Taipei (AsiaNews) - Taiwan's sunflower student movement (太阳花 学运) continues stronger than ever. After students were cleared from the main government (Executive Yuan) building in the wee hours of Monday, a wave of criticisms has hit police for its treatment of the demonstrators.
Two days ago, the Association of Taiwan Journalists (ATJ, 台湾 新闻记者 协会) slammed police for using force against media professionals.
"The ATJ has received more than 10 cases of attacks on media reporters by the police during the student occupation of the Executive Yuan. The ATJ condemns the police for using violence against the media and violating the freedom of the press," a spokesperson for the association said at a press conference.
"Prime Minister Jiang Yi-Huah (江宜桦) said he told National Police Agency Director-General Wang Cho-Chiun (王卓钧) to ensure the safety of reporters before they started crowd dispersal measures; however, the ATJ believes that this was a move to prevent newspapers and television stations from reporting the truth."

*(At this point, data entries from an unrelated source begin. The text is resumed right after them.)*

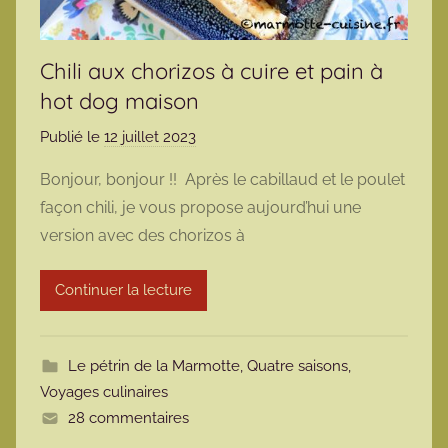
Chili aux chorizos à cuire et pain à
hot dog maison
Publié le
12 juillet 2023
p
a
Bonjour, bonjour !! Après le cabillaud et le poulet
r
façon chili, je vous propose aujourd’hui une
m
version avec des chorizos à
a
r
Continuer la lecture
m
o
t
Le pétrin de la Marmotte
,
Quatre saisons
,
t
Voyages culinaires
e
28 commentaires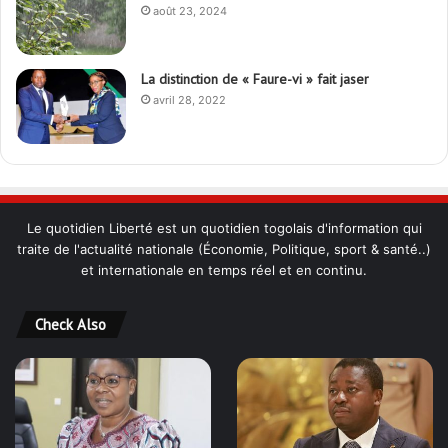
août 23, 2024
La distinction de « Faure-vi » fait jaser
avril 28, 2022
Le quotidien Liberté est un quotidien togolais d'information qui
traite de l'actualité nationale (Économie, Politique, sport & santé..)
et internationale en temps réel et en continu.
Check Also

As evinced by the images broadcast on television, the truth is indeed coming out. In general, police behaved correctly, but not all of them. For instance, some of the images show two police officers with white helmet in the back of the building who seem out of control as they beat anyone not moving away from the area.
In another image, a police agent with black helmet is seen hitting a student in the face as he lies on the ground. In one case, a doctor is seen lying on the ground unconscious for several seconds after he was knocked out by some police officers before being rescued by others.

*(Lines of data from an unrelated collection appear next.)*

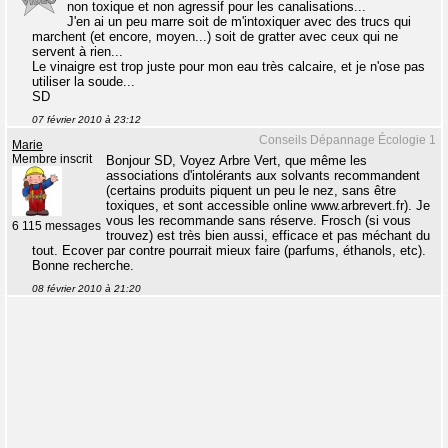
non toxique et non agressif pour les canalisations...
J'en ai un peu marre soit de m'intoxiquer avec des trucs qui
marchent (et encore, moyen...) soit de gratter avec ceux qui ne
servent à rien...
Le vinaigre est trop juste pour mon eau très calcaire, et je n'ose pas
utiliser la soude...
SD
07 février 2010 à 23:12
Conseils Dépannage Écologie 1
Marie
Membre inscrit
Bonjour SD, Voyez Arbre Vert, que même les
associations d'intolérants aux solvants recommandent
(certains produits piquent un peu le nez, sans être
toxiques, et sont accessible online www.arbrevert.fr). Je
vous les recommande sans réserve. Frosch (si vous
6 115 messages
trouvez) est très bien aussi, efficace et pas méchant du
tout. Ecover par contre pourrait mieux faire (parfums, éthanols, etc).
Bonne recherche.
08 février 2010 à 21:20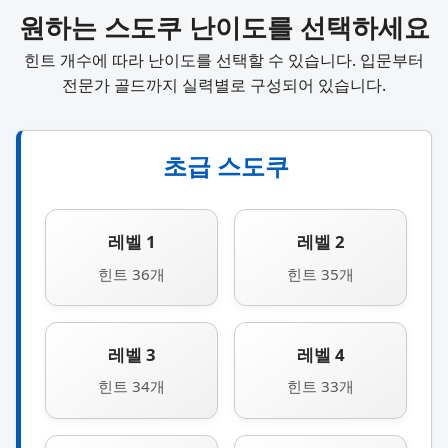
원하는 스도쿠 난이도를 선택하세요
힌트 개수에 따라 난이도를 선택할 수 있습니다. 입문부터
전문가 골드까지 실력별로 구성되어 있습니다.
초급 스도쿠
레벨 1
레벨 2
힌트 36개
힌트 35개
레벨 3
레벨 4
힌트 34개
힌트 33개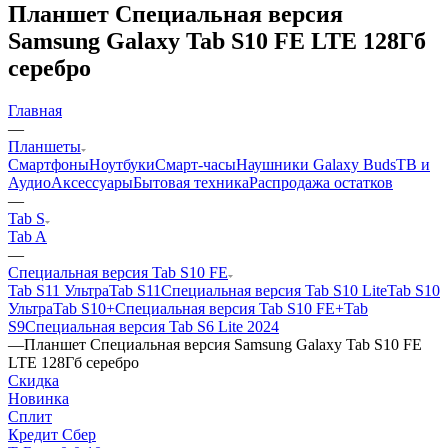
Планшет Специальная версия
Samsung Galaxy Tab S10 FE LTE 128Гб
серебро
Главная
—
Планшеты
Смартфоны
Ноутбуки
Смарт-часы
Наушники Galaxy Buds
ТВ и
Аудио
Аксессуары
Бытовая техника
Распродажа остатков
—
Tab S
Tab A
—
Специальная версия Tab S10 FE
Tab S11 Ультра
Tab S11
Специальная версия Tab S10 Lite
Tab S10
Ультра
Tab S10+
Специальная версия Tab S10 FE+
Tab
S9
Специальная версия Tab S6 Lite 2024
—
Планшет Специальная версия Samsung Galaxy Tab S10 FE
LTE 128Гб серебро
Скидка
Новинка
Сплит
Кредит Сбер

TV stations showed students bleeding after they were struck in the face or the head.
Families and student associations said they would take legal action against individual police agents, who can be easily seen in the images.
The police chief justified his men's behavior towards journalists by saying that at "4:15 am, or a little before water cannons were used, we moved away all the journalists so as not to damage TV cameras and photographic equipment and allow them to see everything from a better and safer location."
However, police behaviour boosted public sympathy for the students, who now enjoy greater understanding and support in the population.
At the start of the week, the National Taiwan University (台大) Student Association went on strike to ensure that students are not penalised if they do not attend classes. The departments of sociology of Tsing Hua University (清华大学) and National Taipei University (台北 大学) decided to cancel classes in protest.
As for the legislation and the pact's content, what most people reproach the government is its insistence in passing the trade agreement at all costs.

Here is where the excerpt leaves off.